À ces républicains, il a tendu la main. Il a parlé de réconciliation, de démocratie et d’unité.

Mais quelque chose glaçait le sang : entendre le président américain reconnaître que son pays était brisé.

  • Écoutez la chronique de Loïc Tassé avec Benoit Dutrizac sur QUB Radio:

Un pays brisé par la pandémie, laminé par le racisme, divisé par les inégalités économiques et sociales, mais surtout, opiniâtrement séparé entre républicains et démocrates. 

Espoirs et défis

Biden s’est brièvement adressé au reste du monde. Il a expliqué que le pays était sorti plus fort de la crise, que les États-Unis étaient de retour dans le monde et qu’ils allaient montrer l’exemple.

Ces paroles étaient attendues.
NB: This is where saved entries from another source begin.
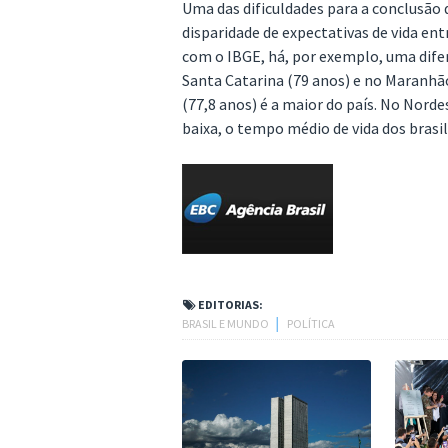
Uma das dificuldades para a conclusão 
disparidade de expectativas de vida ent
com o IBGE, há, por exemplo, uma difer
Santa Catarina (79 anos) e no Maranhão 
(77,8 anos) é a maior do país. No Norde
baixa, o tempo médio de vida dos brasil
EDITORIAS:
BRASIL E MUNDO
│
POLÍTICA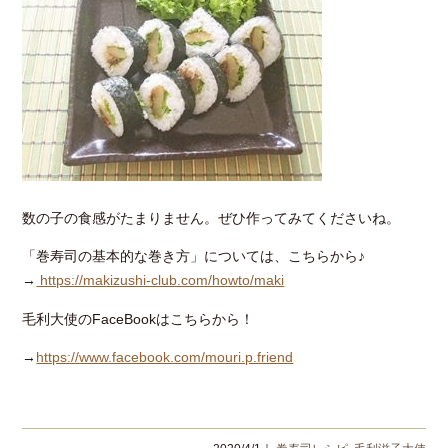
数の子の食感がたまりません。ぜひ作ってみてくださいね。
「巻寿司の基本的な巻き方」については、こちらから♪
→
https://makizushi-club.com/howto/maki
毛利大使のFaceBookはこちらから！
→
https://www.facebook.com/mouri.p.friend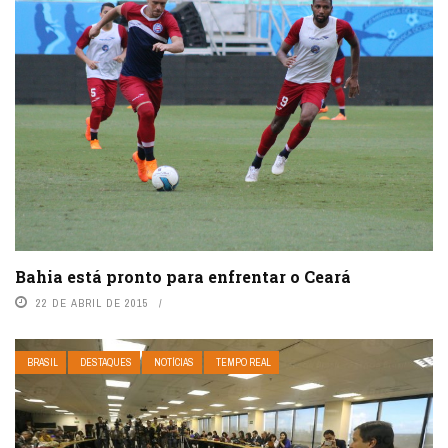
Bahia está pronto para enfrentar o Ceará
22 DE ABRIL DE 2015
BRASIL
DESTAQUES
NOTÍCIAS
TEMPO REAL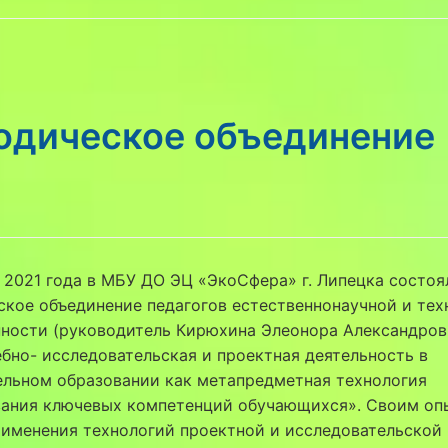
одическое объединение
 2021 года в МБУ ДО ЭЦ «ЭкоСфера» г. Липецка состоя
кое объединение педагогов естественнонаучной и тех
ности (руководитель Кирюхина Элеонора Александров
ебно- исследовательская и проектная деятельность в
ельном образовании как метапредметная технология
ания ключевых компетенций обучающихся». Своим о
рименения технологий проектной и исследовательской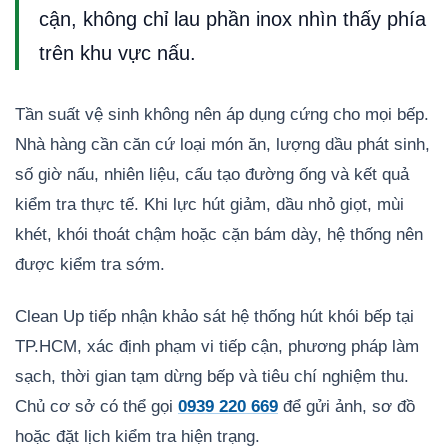
cận, không chỉ lau phần inox nhìn thấy phía
trên khu vực nấu.
Tần suất vệ sinh không nên áp dụng cứng cho mọi bếp.
Nhà hàng cần căn cứ loại món ăn, lượng dầu phát sinh,
số giờ nấu, nhiên liệu, cấu tạo đường ống và kết quả
kiểm tra thực tế. Khi lực hút giảm, dầu nhỏ giọt, mùi
khét, khói thoát chậm hoặc cặn bám dày, hệ thống nên
được kiểm tra sớm.
Clean Up tiếp nhận khảo sát hệ thống hút khói bếp tại
TP.HCM, xác định phạm vi tiếp cận, phương pháp làm
sạch, thời gian tạm dừng bếp và tiêu chí nghiệm thu.
Chủ cơ sở có thể gọi
0939 220 669
để gửi ảnh, sơ đồ
hoặc đặt lịch kiểm tra hiện trạng.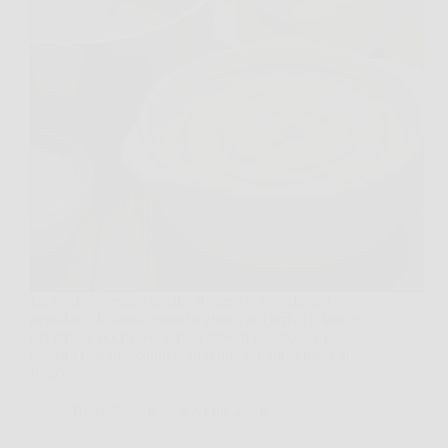
La scena è sempre quella: il burro si scioglie nel
pentolino, la farina entra in gioco, poi arriva il latte e,
nel giro di pochi secondi, si teme il peggio. Chi
prepara lasagne, cannelloni o una semplice pasta al
forno…
TriesteNotizie
8 Aprile 2026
Mais que va-t-il faire au juste pour contrer la montée des dictatures et en particulier de la Chine ?

La présidence de Biden est pleine d’espoirs et de défis. Rarement un président aura eu autant de problèmes à régler à son entrée en fonction.

Personne ne croit que la route sera facile. Mais au moins, l’espoir est de retour. Une certaine bonté aussi.

Réconciliation mal partie

Les médias proches des démocrates soulignent à n’en plus finir la présence importante des minorités, en particulier de la minorité noire.

Les médias proches des républicains demandent aux démocrates de faire des gestes concrets pour montrer qu’ils désirent une véritable réconciliation nationale.

Tout ramener au combat racial ou demander des privilèges est de mauvais augure pour la suite.

Heureusement, des personnes de bonne volonté s’expriment aussi de part et d’autre.

Garder Trump en dehors

La réconciliation nationale sera grandement aidée si Donald Trump demeure en dehors de l’arène politique.

Personne n’a prononcé son nom lors de l’inauguration. Mais Trump a déclaré qu’il reviendrait « d’une manière ou d’une autre ».

Le plus tard possible et le moins possible serait préférable.